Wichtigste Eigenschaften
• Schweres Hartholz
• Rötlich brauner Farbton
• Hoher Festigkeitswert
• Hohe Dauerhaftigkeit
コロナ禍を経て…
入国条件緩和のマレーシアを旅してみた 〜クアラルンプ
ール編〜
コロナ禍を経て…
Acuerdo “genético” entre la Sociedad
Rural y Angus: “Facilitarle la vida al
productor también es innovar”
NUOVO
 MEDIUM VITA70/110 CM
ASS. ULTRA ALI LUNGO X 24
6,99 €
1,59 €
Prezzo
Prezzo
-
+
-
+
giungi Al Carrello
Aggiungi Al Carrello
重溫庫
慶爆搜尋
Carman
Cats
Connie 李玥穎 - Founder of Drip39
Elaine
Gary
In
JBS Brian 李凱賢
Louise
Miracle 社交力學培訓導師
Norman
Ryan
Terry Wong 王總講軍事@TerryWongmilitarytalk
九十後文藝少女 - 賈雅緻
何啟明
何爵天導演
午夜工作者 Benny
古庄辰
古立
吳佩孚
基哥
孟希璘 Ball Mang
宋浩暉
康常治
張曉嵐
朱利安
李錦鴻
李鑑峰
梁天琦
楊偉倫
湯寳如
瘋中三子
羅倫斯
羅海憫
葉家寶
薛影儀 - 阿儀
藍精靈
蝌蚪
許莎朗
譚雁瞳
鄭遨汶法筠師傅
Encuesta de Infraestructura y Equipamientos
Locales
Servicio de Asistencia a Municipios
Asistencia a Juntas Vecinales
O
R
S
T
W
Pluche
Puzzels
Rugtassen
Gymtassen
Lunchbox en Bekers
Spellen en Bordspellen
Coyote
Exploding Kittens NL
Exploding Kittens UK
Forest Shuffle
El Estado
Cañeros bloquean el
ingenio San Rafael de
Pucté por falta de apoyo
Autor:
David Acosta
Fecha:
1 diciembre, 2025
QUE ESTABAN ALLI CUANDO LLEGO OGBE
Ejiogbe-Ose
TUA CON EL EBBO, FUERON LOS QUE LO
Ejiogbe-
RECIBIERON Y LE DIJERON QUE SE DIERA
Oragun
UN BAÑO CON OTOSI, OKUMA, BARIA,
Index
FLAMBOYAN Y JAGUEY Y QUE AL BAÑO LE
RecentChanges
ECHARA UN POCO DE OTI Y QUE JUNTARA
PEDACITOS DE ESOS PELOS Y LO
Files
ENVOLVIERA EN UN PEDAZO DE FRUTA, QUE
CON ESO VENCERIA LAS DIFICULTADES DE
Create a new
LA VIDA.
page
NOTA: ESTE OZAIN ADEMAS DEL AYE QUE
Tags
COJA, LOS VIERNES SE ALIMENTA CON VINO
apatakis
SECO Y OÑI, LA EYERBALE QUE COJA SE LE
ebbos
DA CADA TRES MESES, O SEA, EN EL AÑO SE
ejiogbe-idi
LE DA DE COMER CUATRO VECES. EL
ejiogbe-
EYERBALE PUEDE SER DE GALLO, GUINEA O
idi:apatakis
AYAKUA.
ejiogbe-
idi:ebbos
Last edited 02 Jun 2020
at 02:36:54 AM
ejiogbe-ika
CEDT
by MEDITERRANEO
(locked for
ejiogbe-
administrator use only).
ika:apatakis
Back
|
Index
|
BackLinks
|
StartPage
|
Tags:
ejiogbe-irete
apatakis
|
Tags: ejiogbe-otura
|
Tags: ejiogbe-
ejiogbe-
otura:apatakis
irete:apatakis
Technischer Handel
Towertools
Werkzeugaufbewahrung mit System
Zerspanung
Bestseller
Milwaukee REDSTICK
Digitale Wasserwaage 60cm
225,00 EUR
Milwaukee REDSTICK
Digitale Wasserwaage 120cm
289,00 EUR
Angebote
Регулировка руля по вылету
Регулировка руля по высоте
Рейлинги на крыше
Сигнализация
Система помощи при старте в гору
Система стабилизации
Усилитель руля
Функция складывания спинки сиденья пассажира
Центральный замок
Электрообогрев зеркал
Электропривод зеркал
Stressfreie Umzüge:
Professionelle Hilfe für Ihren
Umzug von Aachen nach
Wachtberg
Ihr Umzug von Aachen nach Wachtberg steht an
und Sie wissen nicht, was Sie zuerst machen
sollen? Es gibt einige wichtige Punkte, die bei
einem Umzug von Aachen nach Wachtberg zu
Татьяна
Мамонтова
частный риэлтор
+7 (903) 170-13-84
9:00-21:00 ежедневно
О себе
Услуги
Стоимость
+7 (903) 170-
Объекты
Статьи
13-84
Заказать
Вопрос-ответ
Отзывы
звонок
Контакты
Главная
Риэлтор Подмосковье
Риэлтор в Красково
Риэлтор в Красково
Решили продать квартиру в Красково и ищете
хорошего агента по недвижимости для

★ ★ ★ ★ ★ ★ ★

• [Assigned task] Copy out exactly the lines from the line with "Система стабилизации" to the end of the listing, including both of those lines, and give nothing else.

• [Exercise solution]
Система стабилизации
Усилитель руля
Функция складывания спинки сиденья пассажира
Центральный замок
Электрообогрев зеркал
Электропривод зеркал
Stressfreie Umzüge:
Professionelle Hilfe für Ihren
Umzug von Aachen nach
Wachtberg
Ihr Umzug von Aachen nach Wachtberg steht an
und Sie wissen nicht, was Sie zuerst machen
sollen? Es gibt einige wichtige Punkte, die bei
einem Umzug von Aachen nach Wachtberg zu
Татьяна
Мамонтова
частный риэлтор
+7 (903) 170-13-84
9:00-21:00 ежедневно
О себе
Услуги
Стоимость
+7 (903) 170-
Объекты
Статьи
13-84
Заказать
Вопрос-ответ
Отзывы
звонок
Контакты
Главная
Риэлтор Подмосковье
Риэлтор в Красково
Риэлтор в Красково
Решили продать квартиру в Красково и ищете
хорошего агента по недвижимости для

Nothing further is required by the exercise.